The article doesn't say, "Don't get programmers studying code right away." It also doesn't say they shouldn't work on problems.

It says that the constructivist approach to teaching by giving students very little direction on complex problems right way isn't effective. Instead the direct instruction method of having them work on directed problems to build initial capabilities is more effective.

This has been the position of the direct instruction school of education for a while now. In fact, if you actually RTFA they mention that the constructivist model of is the failing. If you then read the linked articles you'll find the same thing.

Not a single thing in that linked article supports what you've stated.

Not a single thing in that linked article supports what you've stated.

I stated: "the concept of getting people programming ASAP in order to learn has been sort of poo-pooed". This is based on the article stating that programming "is a bad way to start" and "expecting students to program as a way of learning programming is an ineffective way to teach."

Funny, you read that as saying, "Zed's wrong."

Why would I have? That would be a meaningless and uninformed judgement. The effectiveness of the techniques is the interesting part. My observation - accurate or not - that the article "poo-poos" a technique is not to say that the technique is "wrong" as linking to an article says little of my opinion, which I stated as being "on the fence."

Wow, thanks for posting that link. I’m really glad the ‘learning by doing’ methodology is under some scrutiny, because it’s not the way I learn at all. For what it’s worth, if I had come across the draft of Zed’s book when I was first learning to program, I suspect I would have hated it, very quickly gotten bored, and dropped it in favor of something else. I can’t stand being presented with the absolute minimal amount of explanation required for something. Glossing over the details is the quickest way to lose my interest. I need a complete, in-depth explanation, even if I don’t necessarily understand it all at first; I will come back later and re-read parts because I know exactly where the explanation was.

Another thing that I think would have especially bothered me about this book is that there are exercise upon exercise without answers. I remember being in algebra class in high school and hating that the book didn’t provide an answer to every single exercise; without an answer, doing the exercises was almost completely useless to me because I had no idea whether I had solved them correctly.

Hacking away at something until it works with minimal explanation is certainly one way to learn, but when I’m first learning something, as a novice, that particular methodology just makes me frustrated and angry. I could go into my garage and fiddle with my car’s engine for weeks on end trying to figure out how things work, but that seems like a largely inefficient way to go about learning. There are people who know how a car engine works that can communicate their knowledge to me—after all, isn’t that the whole point of instruction and education: somebody has already figured it out, and they can explain it to you quicker than it takes for you to figure it out yourself.

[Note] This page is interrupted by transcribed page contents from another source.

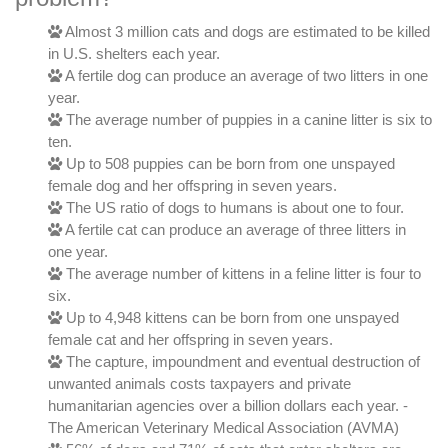
Almost 3 million cats and dogs are estimated to be killed
in U.S. shelters each year.
A fertile dog can produce an average of two litters in one
year.
The average number of puppies in a canine litter is six to
ten.
Up to 508 puppies can be born from one unspayed
female dog and her offspring in seven years.
The US ratio of dogs to humans is about one to four.
A fertile cat can produce an average of three litters in
one year.
The average number of kittens in a feline litter is four to
six.
Up to 4,948 kittens can be born from one unspayed
female cat and her offspring in seven years.
The capture, impoundment and eventual destruction of
unwanted animals costs taxpayers and private
humanitarian agencies over a billion dollars each year. -
The American Veterinary Medical Association (AVMA)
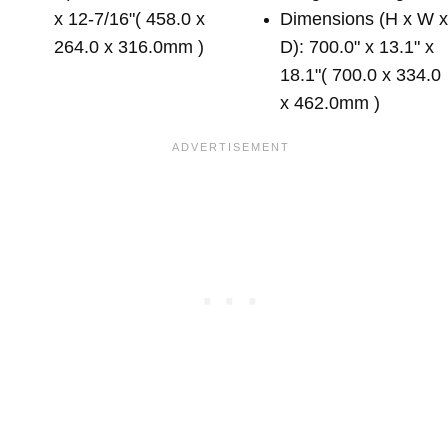
x 12-7/16"( 458.0 x
Dimensions (H x W 
264.0 x 316.0mm )
D): 700.0" x 13.1" x
18.1"( 700.0 x 334.0
x 462.0mm )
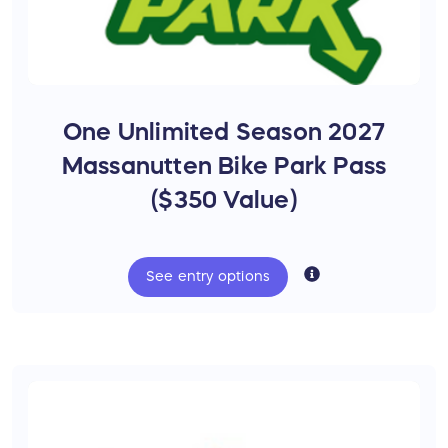
and thrive.
Choose Your Dream Trek
Bike
One Unlimited Season 2027
What would your dream bike unlock?
New trails?
Massanutten Bike Park Pass
New friendships?
($350 Value)
Family adventures?
Car-free transportation?
Better health?
See
entry
options
A bigger world?
At the Coalition, we're working to create
those opportunities for everyone.
Thanks to our friends at
Shenandoah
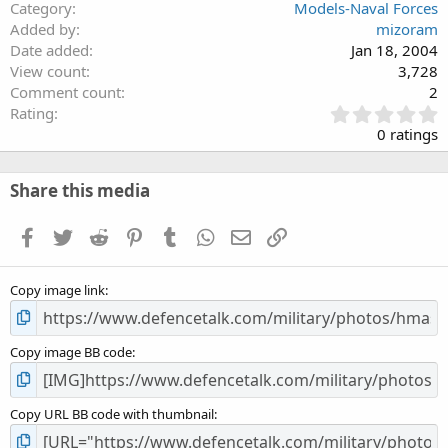
Category
Models-Naval Forces
Added by
mizoram
Date added
Jan 18, 2004
View count
3,728
Comment count
2
0
Rating
.
0 ratings
0
0
s
Share this media
t
a
Facebook
Twitter
Reddit
Pinterest
Tumblr
WhatsApp
Email
Link
r
(
s
Copy image link
)
Copy image BB code
Copy URL BB code with thumbnail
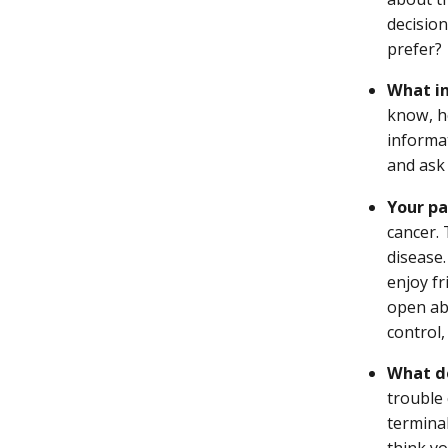
decisio
prefer?
What in
know, h
informa
and ask 
Your pa
cancer.
disease.
enjoy fr
open ab
control
What de
trouble 
termina
think y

This isn’t to say I can’t now hack away at something in the dark and probe it to figure out how it works—I suspect that’s a necessary skill for being a good programmer. But learning how to program initially through such a method would not have been ideal for me.

That being said, I think there’s still a lot to be said about the straightforward, practical programming advice Zed throws out. In particular his explanation about the importance of noticing minor differences is really awesome. Obviously people have different personal learning styles, and I suspect this book is geared to those who learn like Zed, so I don’t doubt it would be valuable to those people. I definitely don’t learn like this, though, and I just wanted to point that out.

You already think like a programmer, probably you were either born or raised that way. For example, you already have an attention to detail which is why you demand solid details about every possible thing before you feel as if you understand it.

I actually learn some things like you, but I had to learn to not learn this way when I started studying music. There's actually a lot of things you just cannot learn by first having all the details. Insisting that everything be presented this way will prevent you from learning a vast array of topics that require an intuitive artistic sense or require non-verbal expression.

I would say that if you read this book as a beginner and found it boring then you should move on to the books I'll mention as the next books to read. I would also say that you should try a few other ways to learn something. It'd do you some good to learn something without having to completely explain it first.